T. kok-saghyz latex contained five dominant protein bands, three of which were also observed in T. officinale. N-terminal sequencing by Edman degradation showed that the matching bands shared the same N-terminal peptides, strongly indicating that they are structurally and functionally conserved. The peptide sequences were used to isolate corresponding PPO genes and cDNA sequences, which were named ToPPO-1 and TkPPO-1. The genes encode proteins with two copper-binding motifs found in many other PPOs. Further analysis confirmed that three of the proteins, MLPa, MLPb, and MLPePPO, are generated by proteolytic cleavage of ToPPO-1/TkPPO-1, with MLPb comprising the tyrosinase domain, MLPa comprising the C-terminal domain, and MLPePPO comprising both (Fig. 2). Proteolytic processing of many other PPOs has been described, such as the PPO enzymes found in broad bean leaf (Vicia faba; Robinson and Dry, 1992), grape (Vitis vinifera; Rathjen and Dry, 1992), and coffee (Coffea arabica; Mazzafera and Robinson, 2000). More recently, Flurkey and Inlow (2008) analyzed specific proteolysis target sequences in fungal and plant PPOs and showed that N-terminal proteolysis sites were located immediately upstream of a conserved Arg residue, whereas C-terminal proteolysis sites were located downstream of a conserved Tyr residue. The same amino acids are present in ToPPO-1 and TkPPO-1 (Supplemental Fig. S1A), so a similar proteolysis mechanism is probably involved.

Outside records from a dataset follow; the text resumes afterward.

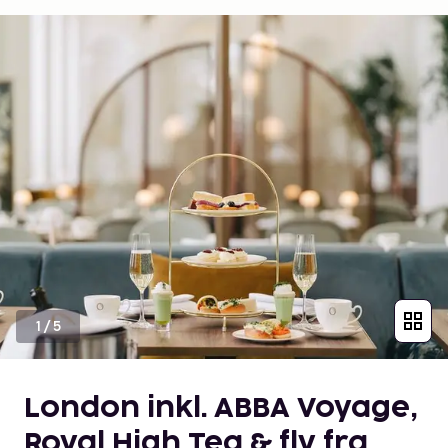
1
/
5
London inkl. ABBA Voyage,
Royal High Tea & fly fra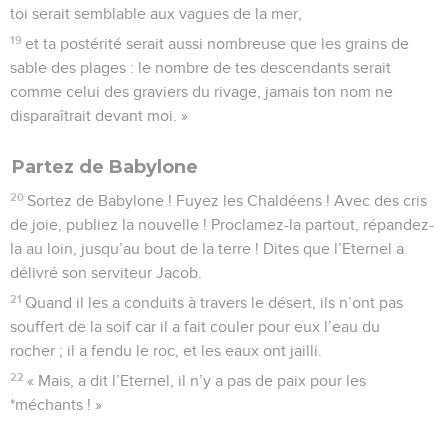
toi serait semblable aux vagues de la mer,
19
et ta postérité serait aussi nombreuse que les grains de
sable des plages : le nombre de tes descendants serait
comme celui des graviers du rivage, jamais ton nom ne
disparaîtrait devant moi. »
Partez de Babylone
20
Sortez de Babylone ! Fuyez les Chaldéens ! Avec des cris
de joie, publiez la nouvelle ! Proclamez-la partout, répandez-
la au loin, jusqu’au bout de la terre ! Dites que l’Eternel a
délivré son serviteur Jacob.
21
Quand il les a conduits à travers le désert, ils n’ont pas
souffert de la soif car il a fait couler pour eux l’eau du
rocher ; il a fendu le roc, et les eaux ont jailli.
22
« Mais, a dit l’Eternel, il n’y a pas de paix pour les
*méchants ! »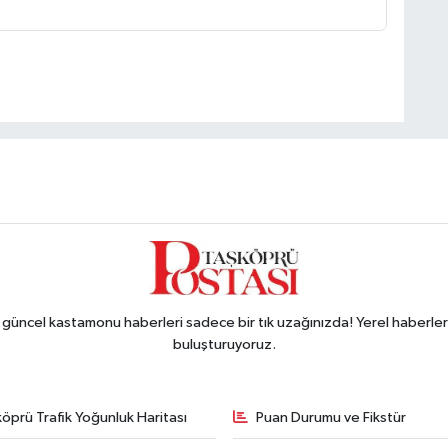
ncel kastamonu haberleri sadece bir tık uzağınızda! Yerel haberler ve
buluşturuyoruz.
öprü Trafik Yoğunluk Haritası
Puan Durumu ve Fikstür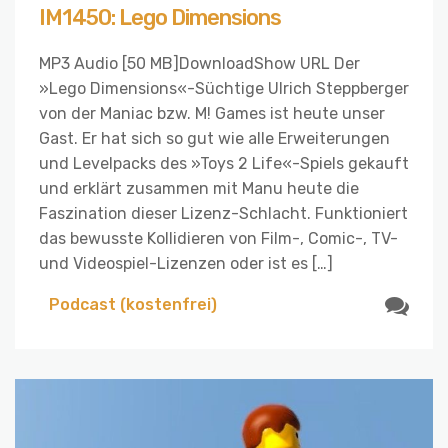
IM1450: Lego Dimensions
MP3 Audio [50 MB]DownloadShow URL Der
»Lego Dimensions«-Süchtige Ulrich Steppberger
von der Maniac bzw. M! Games ist heute unser
Gast. Er hat sich so gut wie alle Erweiterungen
und Levelpacks des »Toys 2 Life«-Spiels gekauft
und erklärt zusammen mit Manu heute die
Faszination dieser Lizenz-Schlacht. Funktioniert
das bewusste Kollidieren von Film-, Comic-, TV-
und Videospiel-Lizenzen oder ist es […]
Podcast (kostenfrei)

Transgenic T. officinale plants expressing GUS under the control of the ToPPO-1 promoter showed that PPO-1 expression is restricted to laticifers, which are characterized by an articulated anastomosing cell structure (Esau, 1965) similar to those found in opium poppy (Papaver somniferum; Thureson-Klein, 1970). However, in cross sections of transgenic petioles, clear histochemical localization of GUS activity to the laticiferous system was not possible because of the rapid diffusion of the metabolized GUS substrate after wounding. Therefore, additional studies were performed, including RT-PCR experiments, GUS staining of intact laticifers in longitudinal petiole sections, and direct detection of GUS activity in latex. Both PPO-1 mRNA (Fig. 4A) and GUS activity in transgenic plants (Fig. 4, B, C, E, and F) were exclusively detected in the latex, indicating strict laticifer-specific activity of the corresponding promoter elements. In contrast, the transcription of three key genes of the benzylisoquinoline alkaloid biosynthetic pathway in opium poppy was shown to be restricted to the parietal region of sieve elements adjacent or proximal to laticifers, even though the products of this pathway accumulated specifically in the laticifers (Bird et al., 2003). A similar situation cannot be excluded for ToPPO-1 and TkPPO-1 mRNAs, so further experiments involving immunofluorescence labeling and/or in situ hybridization are needed to gain further insight into dandelion PPO-1 gene expression.

PPOs typically carry an N-terminal transit peptide that is cleaved from the precursor proteins to yield a mature protein (Sommer et al., 1994). This transit peptide is bipartite, for initial translocation to the chloroplast and subsequent transfer to the thylakoid lumen, indicating a two-step maturation process (Soll and Schleiff, 2004). The immature forms of ToPPO-1 and TkPPO-1 also carry an N-terminal plastid transit peptide (Fig. 2B) that directed a reporter protein into plastids when expressed in T. officinale and T. kok-saghyz protoplasts (Fig. 3). This was possible even though localization experiments indicated that ToPPO-1 is expressed specifically in laticifers, which lack conventional plastids. The presence of plastid-targeting peptides on a laticifer-specific protein suggests that there may be structures similar to plastids in laticifers, a hypothesis supported by electron microscopy data revealing spherical complexes, 3 to 6 μm in diameter, within H. brasiliensis laticifers. These so-called Frey-Wyssling complexes are highly modified plastids enclosed within a double membrane that accumulate carotenes and PPOs (Frey-Wyssling, 1929; Dickenson, 1969; Archer, 1980). Anticipating that Frey-Wyssling complexes may also exist within dandelion laticifers, we speculate that the mature and active forms of ToPPO-1 and TkPPO-1 would be stored in this cellular compartment and would be released after wounding by a yet unknown mechanism. However, localization experiments are needed to verify this hypothesis.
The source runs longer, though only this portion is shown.